In a statement on Monday, the embassy said that O'Brien's remarks show that "his visit […] is not to promote regional peace and stability, but to create chaos in the region in order to seek the selfish interests of the US".
According to the statement, the US should "stop inciting confrontation" in the South China Sea and "stop making irresponsible remarks on the Taiwan and Hong Kong issue, which are purely China's internal affairs".
The embassy referred to "facts", "proving that the US is the biggest driver of militarisation", which in turn is "the most dangerous external factor" in the South China Sea.
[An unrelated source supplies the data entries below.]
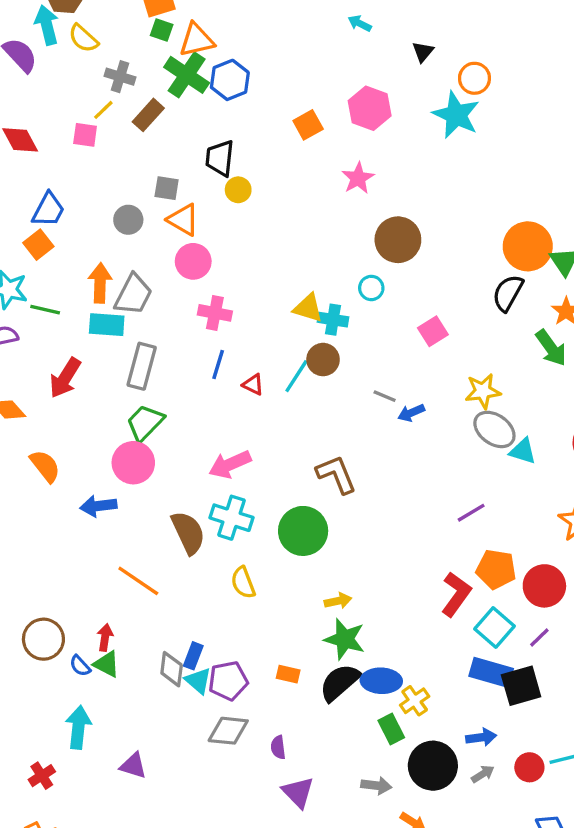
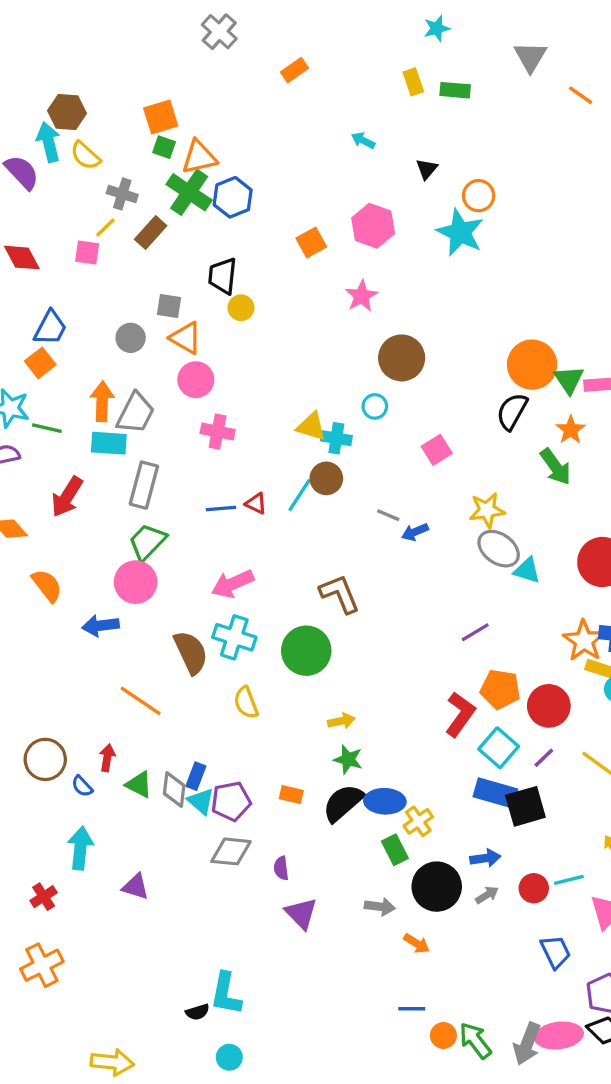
blue line: (218, 365) -> (221, 508), moved, turned 68
green star: (345, 639) -> (348, 759), size x0.7
green triangle: (107, 664) -> (139, 785), moved

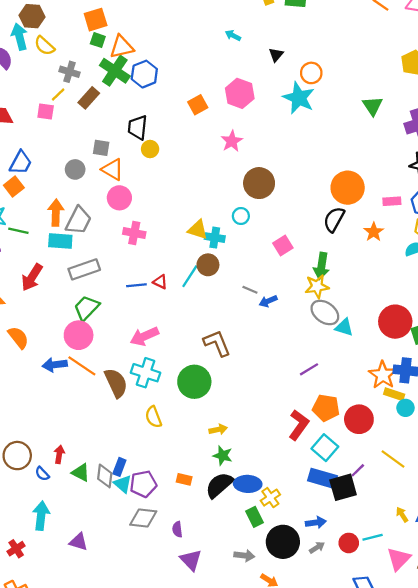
green triangle: (569, 380) -> (373, 106), moved
green arrow: (556, 467) -> (321, 266), moved, turned 45
gray rectangle: (144, 485) -> (84, 269), turned 56
orange line: (141, 701) -> (82, 366), moved
purple line: (544, 758) -> (358, 470), moved

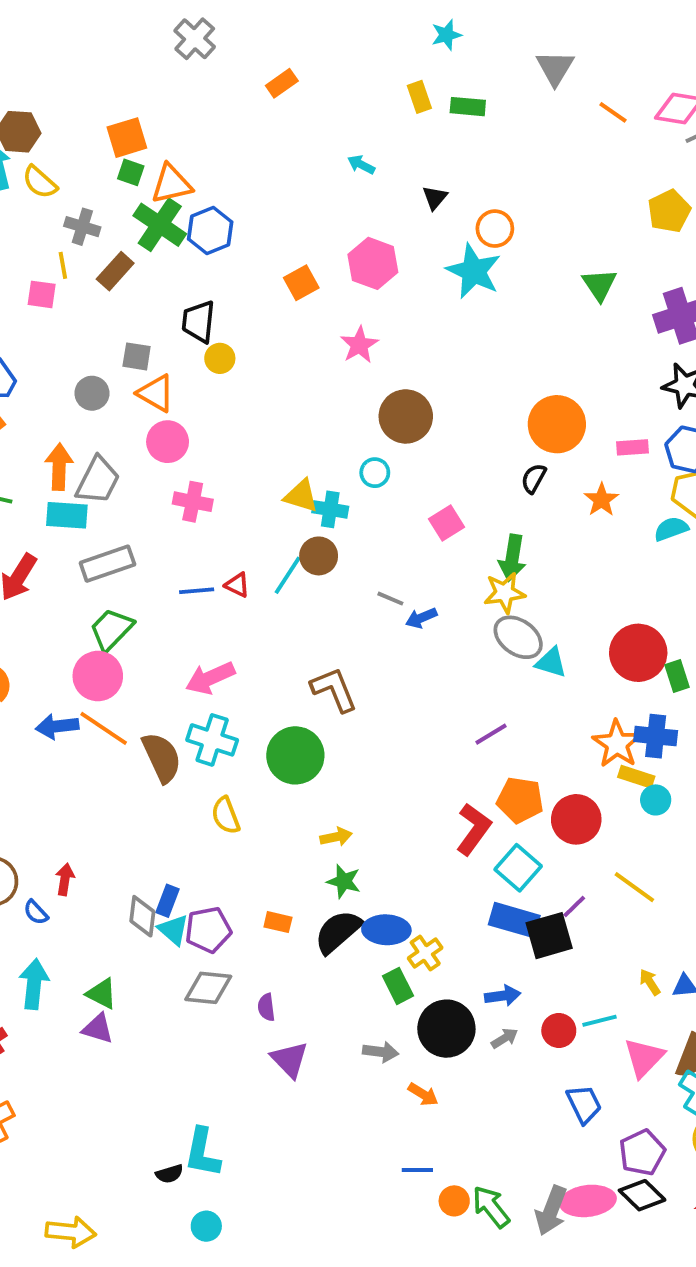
yellow line: (58, 95) -> (63, 265), turned -56
black semicircle: (334, 219) -> (534, 478), size x0.7
green triangle: (81, 473) -> (102, 994), moved

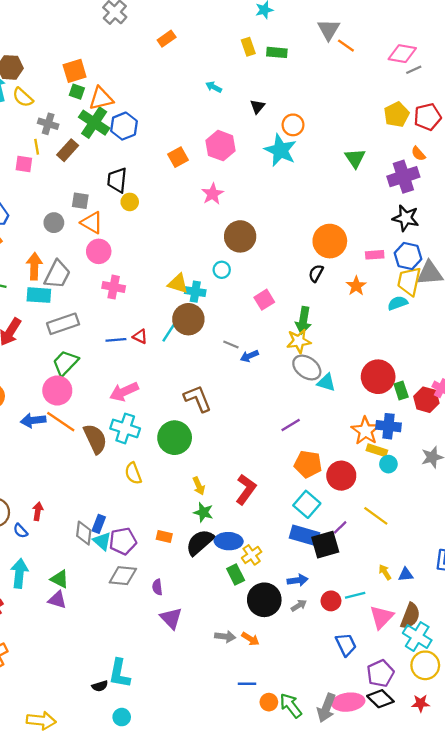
orange line: (613, 112) -> (346, 46), moved
brown circle: (319, 556) -> (188, 319), size x1.4
red L-shape: (474, 829) -> (246, 489), moved
yellow arrow: (336, 837) -> (199, 486), turned 78
gray arrow: (381, 1052) -> (225, 637), moved

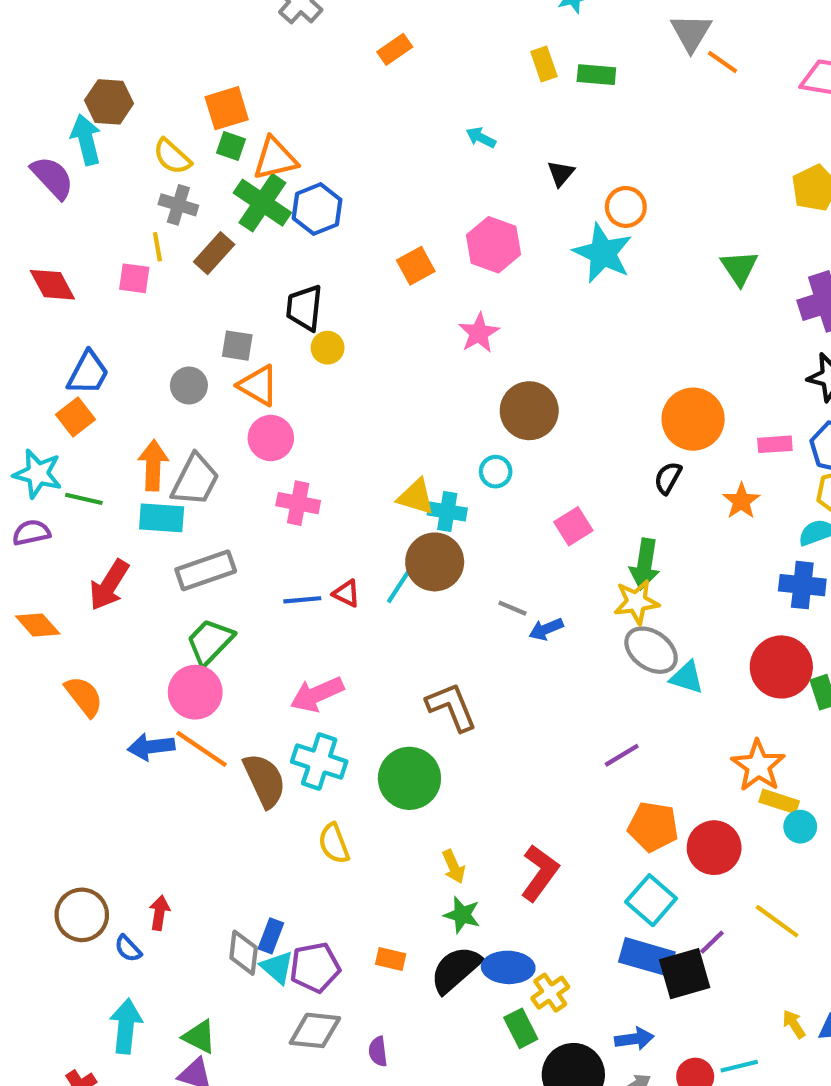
yellow semicircle: (23, 97) -> (172, 157), moved
blue cross: (388, 426) -> (802, 585), moved

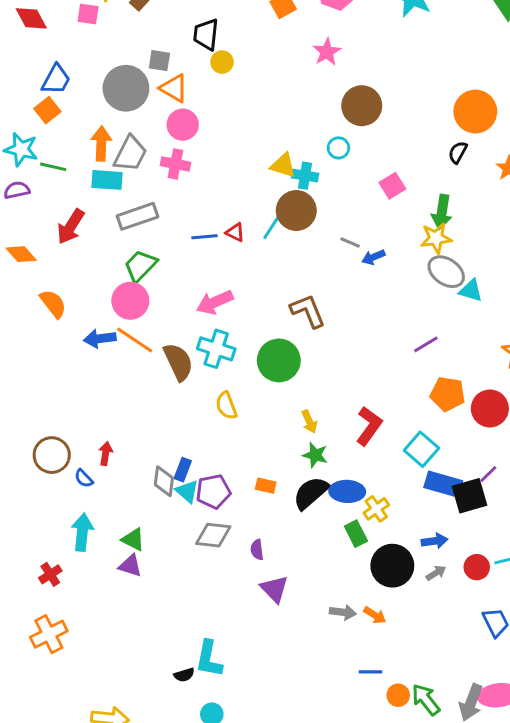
gray circle: (189, 385) -> (126, 88), size x1.8
pink cross: (298, 503) -> (175, 164), moved
cyan square: (651, 900) -> (421, 449), moved

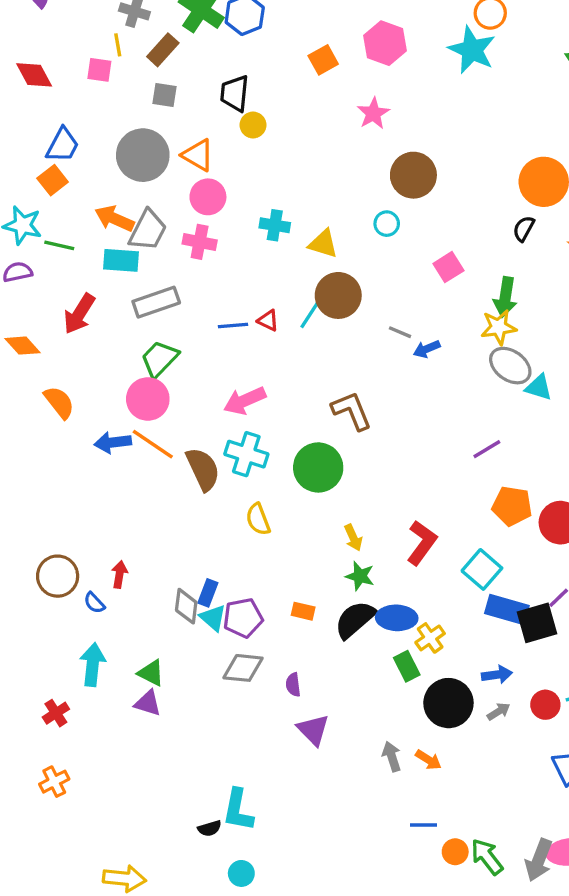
gray square: (159, 61) -> (164, 95), moved
orange arrow: (101, 144) -> (114, 219), turned -68
cyan cross: (305, 176) -> (275, 225), moved
gray arrow: (343, 612) -> (392, 757), turned -115
orange cross: (49, 634) -> (54, 782), size x0.7

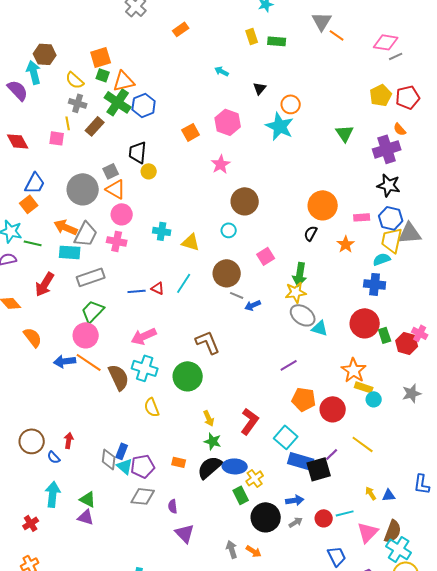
gray square: (164, 95) -> (111, 171), moved, turned -35
brown circle: (338, 295) -> (227, 273), moved

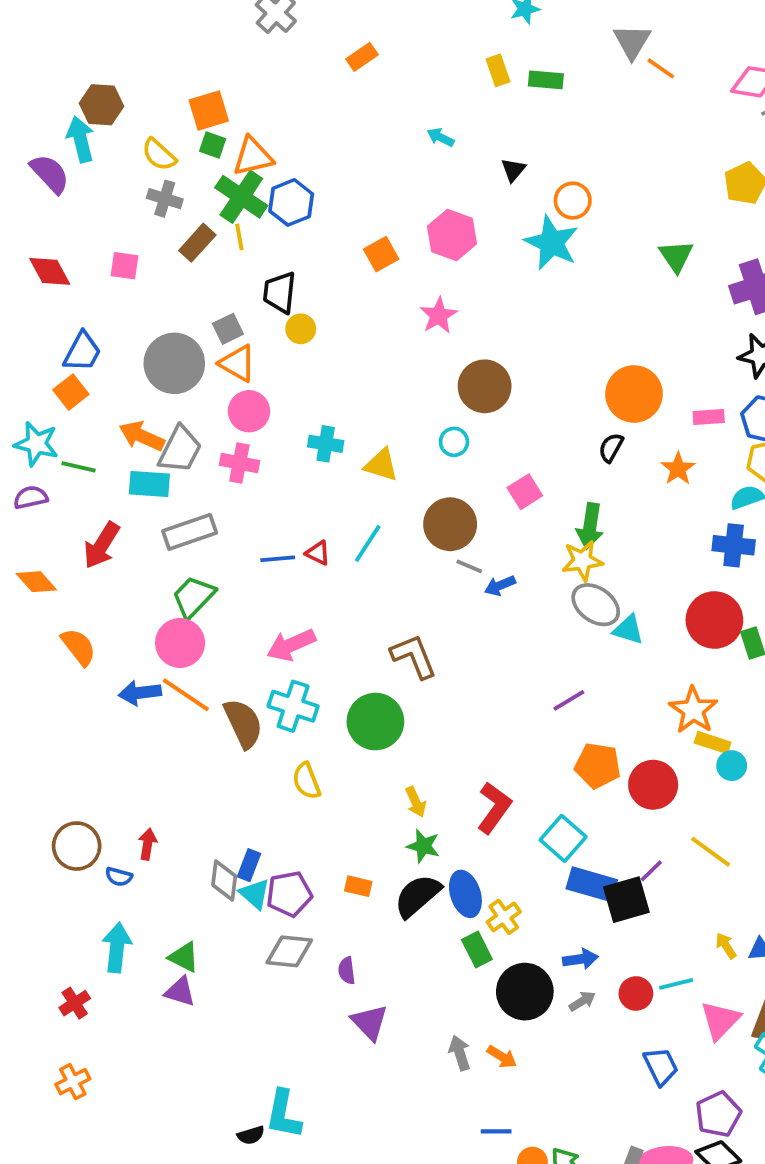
yellow line: (68, 123) -> (239, 237), moved
blue semicircle: (54, 457) -> (119, 877), turned -32
blue ellipse: (235, 466) -> (465, 894), turned 70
US Official Backs Vietnam, Philippines in Maritime Spat With China
The comments followed O'Brien pointing out Washington's commitment to Taiwan, also saying with respect to the Philippines and Vietnam that "we've got your back", in an apparent reference to Manila and Hanoi being embroiled in the South China Sea-related spat with Beijing.
The Spratly Islands and Paracel Islands, which are among the more frequently disputed South China Sea territories, are also claimed by Brunei, Malaysia, and Taiwan. China has exerted de facto control over the Paracels since 1974.
As far as Taiwan is concerned, Beijing considers the island to be a part of China, while Taiwan refers to itself as the Republic of China (ROC). Beijing is highly critical of those countries that engage in official relations with Taiwan, consistently claiming that its "One-China" principle remains the rule of law for the island.
Last week, US Rear Admiral Michael Studeman reportedly paid an unannounced visit to Taiwan after two more US officials had travelled to the island, including the Under Secretary of State for Economic Growth, Energy, and the Environment, Keith Krach, and Health Secretary Alex Azar.
Washington-Beijing tensions have persisted since 2017, when the White House's National Security Strategy portrayed China, a long-time advocate of a multipolar world, as a major threat to US interests around the world.
The bilateral relationship further soured after Washington slapped duties on $50 billion worth of Chinese imports in a bid to balance the trade deficit in the summer of 2018. Since then, the two countries have exchanged several rounds of reciprocal tariffs, in an economic confrontation that is often referred to as a trade war.